In my own experience, I once entered an on-call that looked like a warzone: tired eyes, frayed nerves, resentment and blame. And instead of solving the problems with just more bodies, we worked smarter and harder. We made product changes, added limits, automated runbooks. We didn’t get pages to zero, but we got it much better, all through continued hypergrowth. I learned a lot about the system, and I had a major impact. In fact, my biggest regret is that my team and I didn’t go on-call sooner.
QA
Another place people often overlook is QA, particularly QAing other people’s work. I love QAing other people’s work - it’s one of the best ways to learn about the product and to prevent issues from going out.
This is another place where managers are often silly to avoid. Woe is the manager who doesn’t know squat about their product. Woe is the manager who can’t improve quality on their team. Tactical applications of QA can be one of the best levers for managers to ensure they’re in the loop and manning the fort.
Often people don’t give QA a chance - they often think it’s monotonous monkey work that should be farmed out to a different team. This is very false: only boring people are bored and only bad QA is monotonous. Implicit in this anti-QA point of view is one of the most common traits of lamentable work – people don’t do it well, but don’t believe it’s a worthy problem to focus on getting better at. When this catch-22 is raised, people sometimes flip the script and talk like QA is some magical language they couldn’t possibly get good at. Notice that these arguments don’t come up when the same people are up to learn about new fancy stuff, like distributed systems or web3.
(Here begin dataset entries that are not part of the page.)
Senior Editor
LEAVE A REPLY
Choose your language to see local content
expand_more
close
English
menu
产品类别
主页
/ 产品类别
In any case, proper QA requires major amounts of critical thinking, systems understanding, and creativity. And you learn it! Good QA builds automation, forms sophisticated risk profiles to weight work, and often requires deep understanding of human bias and behavior. And the best QA builds a set of expectations, metrics, and enablement so that an entire team can ship both faster and higher quality. The best QA also serves as a feedback cycle into building better. And similar to reducing on-call pages, great QA also helps your team build faster, and building faster will help your career in other direct and indirect ways.
Oh, and Companies Too
Not only can you build your career with dirty work, you can also build a company on it! Some of the best companies are known to solve the boring, lamentable problems of other businesses. Zapier and Stripe are great examples of businesses that have solved boring problems in extremely impactful, and profitable ways. In fact, much of the best B2B software seeks to solve the most acidic above-the-shoulders mustard work there is. Sometimes dirty work looks a lot like a unicorn startup.
Final Thoughts
Dirty Work isn’t for everyone. In fact, the absolute best of the best often do whatever they want and are brilliant at it. There are people like Steve Jobs out there who rise above all the rest of the excellent people who are trying to do similar things.
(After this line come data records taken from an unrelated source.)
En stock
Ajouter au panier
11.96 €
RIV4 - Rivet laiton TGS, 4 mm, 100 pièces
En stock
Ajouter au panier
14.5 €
But for every Steve Jobs, there’s a Tim Cook. Tim Cook was an operations-heavy executive who didn’t do a single cool-commercial-worthy thing in his entire career before becoming CEO of one of the most dominant tech companies in the world. And then he made that tech company an order of magnitude more dominant. He cut his teeth on the dirty work, and as a company gets larger and larger, emphatic delivery on dirty work is the skill that becomes more and more valuable.
The final thought: becoming an expert in dirty work is wildly differentiating. The more you learn to navigate the messy, human, frustrating problems that everyone else avoids, the more you see the forest for the trees, the more that ability shines a light on a whole host of issues that seem totally broken and wildly tractable.
When it comes to technology, I’m no Steve Jobs. But maybe one day I’ll be a Tim Cook. It’ll take a lot more Dirty Work to get there.